= INSTRUCTIONS TO FOLLOW =
Within the lines below, the span from the line with "Latest Blog" to the line with "MIND High School Celebrates", both ends included, is to be reproduced exactly, with pictures omitted.

= DATA SUPPLIED =
-- Opening Marker --

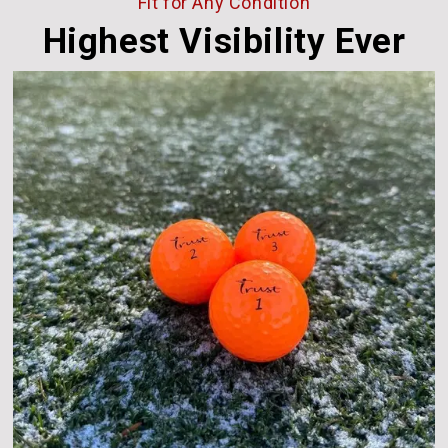
Fit for Any Condition
Highest Visibility Ever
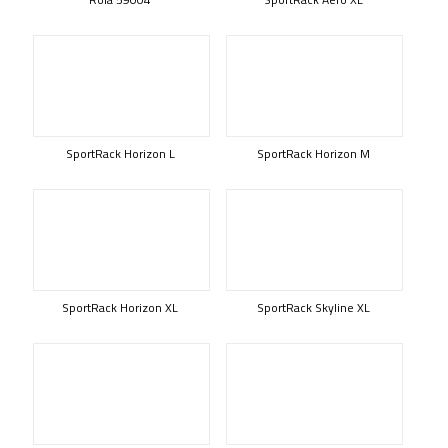
SportRack Horizon L
SportRack Horizon M
SportRack Horizon XL
SportRack Skyline XL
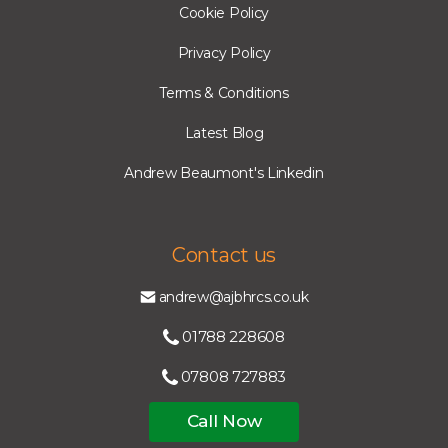
Cookie Policy
Privacy Policy
Terms & Conditions
Latest Blog
Andrew Beaumont's Linkedin
Contact us
andrew@ajbhrcs.co.uk
01788 228608
07808 727883
Call Now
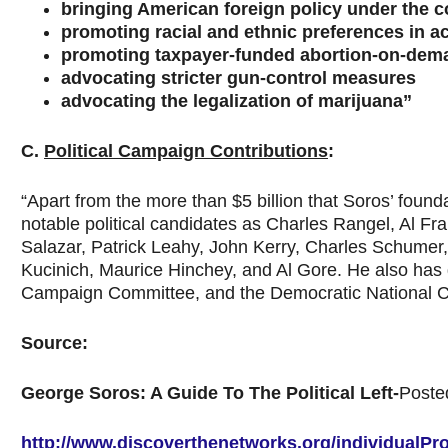
bringing American foreign policy under the c
promoting racial and ethnic preferences in a
promoting taxpayer-funded abortion-on-dem
advocating stricter gun-control measures
advocating the legalization of marijuana”
C.
Political Campaign Contributions
:
“Apart from the more than $5 billion that Soros’ foun
notable political candidates as Charles Rangel, Al F
Salazar, Patrick Leahy, John Kerry, Charles Schumer
Kucinich, Maurice Hinchey, and Al Gore. He also has
Campaign Committee, and the Democratic National C
Source:
George Soros: A Guide To The Political Left-
Poste
http://www.discoverthenetworks.org/individualPro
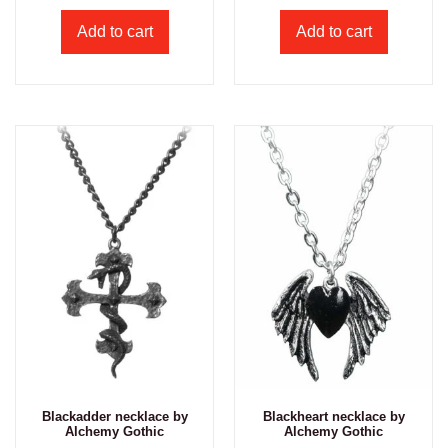
Add to cart
Add to cart
Blackadder necklace by
Blackheart necklace by
Alchemy Gothic
Alchemy Gothic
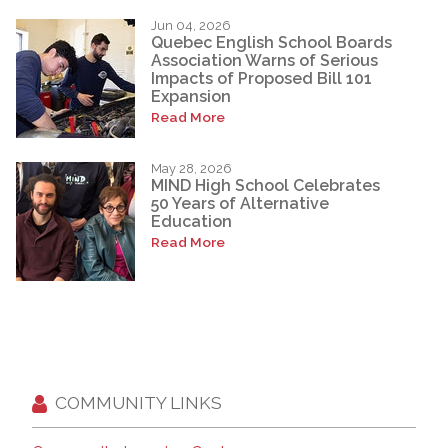
Jun 04, 2026
Quebec English School Boards
Association Warns of Serious
Impacts of Proposed Bill 101
Expansion
Read More
May 28, 2026
MIND High School Celebrates
50 Years of Alternative
Education
Read More
COMMUNITY LINKS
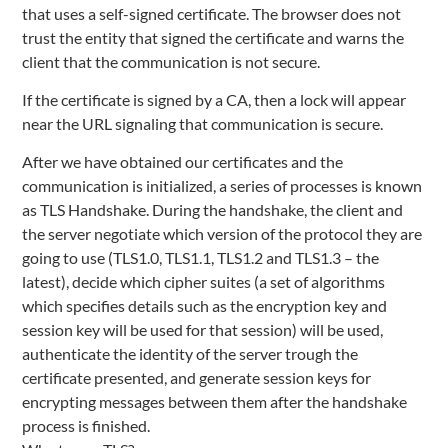
that uses a self-signed certificate. The browser does not
trust the entity that signed the certificate and warns the
client that the communication is not secure.
If the certificate is signed by a CA, then a lock will appear
near the URL signaling that communication is secure.
After we have obtained our certificates and the
communication is initialized, a series of processes is known
as TLS Handshake. During the handshake, the client and
the server negotiate which version of the protocol they are
going to use (TLS1.0, TLS1.1, TLS1.2 and TLS1.3 – the
latest), decide which cipher suites (a set of algorithms
which specifies details such as the encryption key and
session key will be used for that session) will be used,
authenticate the identity of the server trough the
certificate presented, and generate session keys for
encrypting messages between them after the handshake
process is finished.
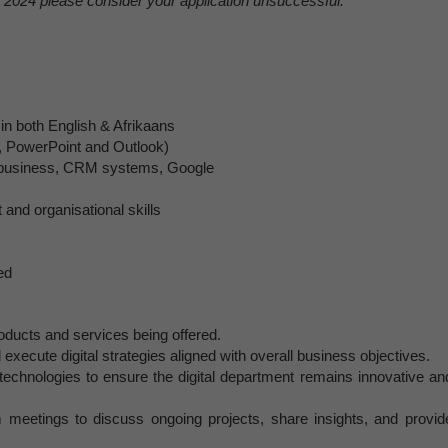
2024 please consider your application unsuccessful.
 in both English & Afrikaans
el, PowerPoint and Outlook)
ta business, CRM systems, Google
nd organisational skills
ed
products and services being offered.
 execute digital strategies aligned with overall business objectives.
technologies to ensure the digital department remains innovative an
m meetings to discuss ongoing projects, share insights, and provid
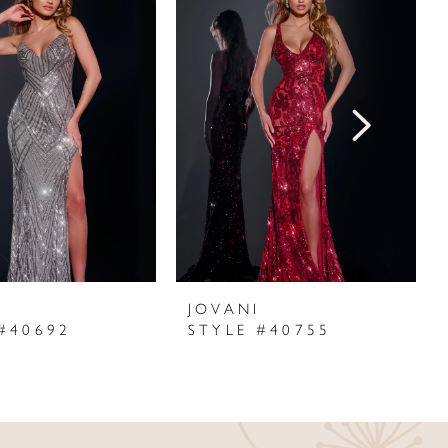
I
JOVANI
#40692
STYLE #40755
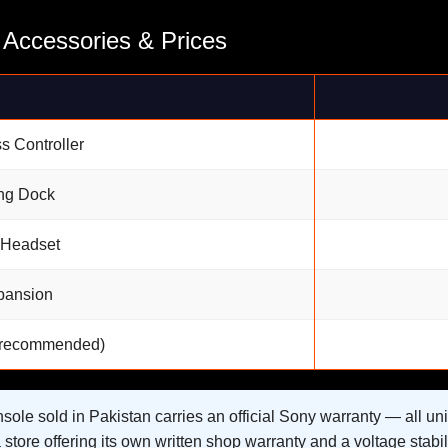
 Accessories & Prices
s Controller
ng Dock
 Headset
pansion
 (recommended)
ole sold in Pakistan carries an official Sony warranty — all uni
store offering its own written shop warranty and a voltage stabili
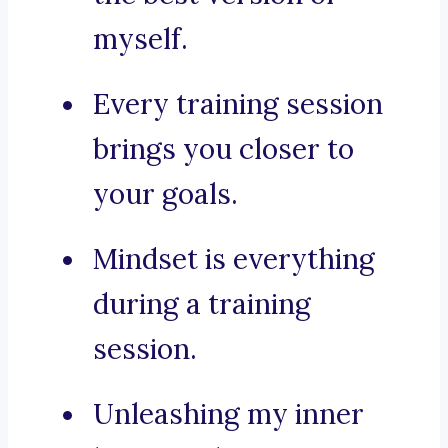
myself.
Every training session
brings you closer to
your goals.
Mindset is everything
during a training
session.
Unleashing my inner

-- Closing Marker --

= OUTPUT BELOW =
Latest Blog
Andrew Beaumont's Linkedin
Contact us
andrew@ajbhrcs.co.uk
01788 228608
07808 727883
Call Now
bringing American foreign policy under the c
promoting racial and ethnic preferences in a
promoting taxpayer-funded abortion-on-dem
advocating stricter gun-control measures
advocating the legalization of marijuana”
C.
Political Campaign Contributions
:
“Apart from the more than $5 billion that Soros’ foun
notable political candidates as Charles Rangel, Al F
Salazar, Patrick Leahy, John Kerry, Charles Schumer
Kucinich, Maurice Hinchey, and Al Gore. He also has
Campaign Committee, and the Democratic National C
Source:
George Soros: A Guide To The Political Left-
Poste
http://www.discoverthenetworks.org/individualPro
Add to cart
Add to cart
Blackadder necklace by
Blackheart necklace by
Alchemy Gothic
Alchemy Gothic
Jun 04, 2026
Quebec English School Boards
Association Warns of Serious
Impacts of Proposed Bill 101
Expansion
Read More
May 28, 2026
MIND High School Celebrates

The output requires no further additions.